**Exercise**
The reply must consist of the complete listing, reproduced exactly, with no images included.
________________
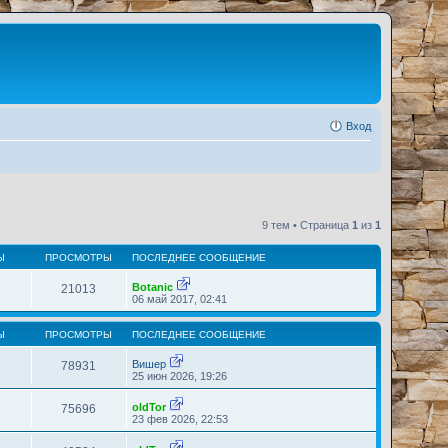
Вход
9 тем • Страница
1
из
1
Ы
ПРОСМОТРЫ
ПОСЛЕДНЕЕ СООБЩЕНИЕ
Botanic
21013
П
06 май 2017, 02:41
е
р
е
Ы
ПРОСМОТРЫ
ПОСЛЕДНЕЕ СООБЩЕНИЕ
й
т
Вишер
78931
и
П
25 июн 2026, 19:26
к
е
п
р
о
oldTor
75696
е
П
с
23 фев 2026, 22:53
й
е
л
т
р
е
и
________________
**The completed task**
Вход
9 тем • Страница
1
из
1
Ы
ПРОСМОТРЫ
ПОСЛЕДНЕЕ СООБЩЕНИЕ
Botanic
21013
П
06 май 2017, 02:41
е
р
е
Ы
ПРОСМОТРЫ
ПОСЛЕДНЕЕ СООБЩЕНИЕ
й
т
Вишер
78931
и
П
25 июн 2026, 19:26
к
е
п
р
о
oldTor
75696
е
П
с
23 фев 2026, 22:53
й
е
л
т
р
е
и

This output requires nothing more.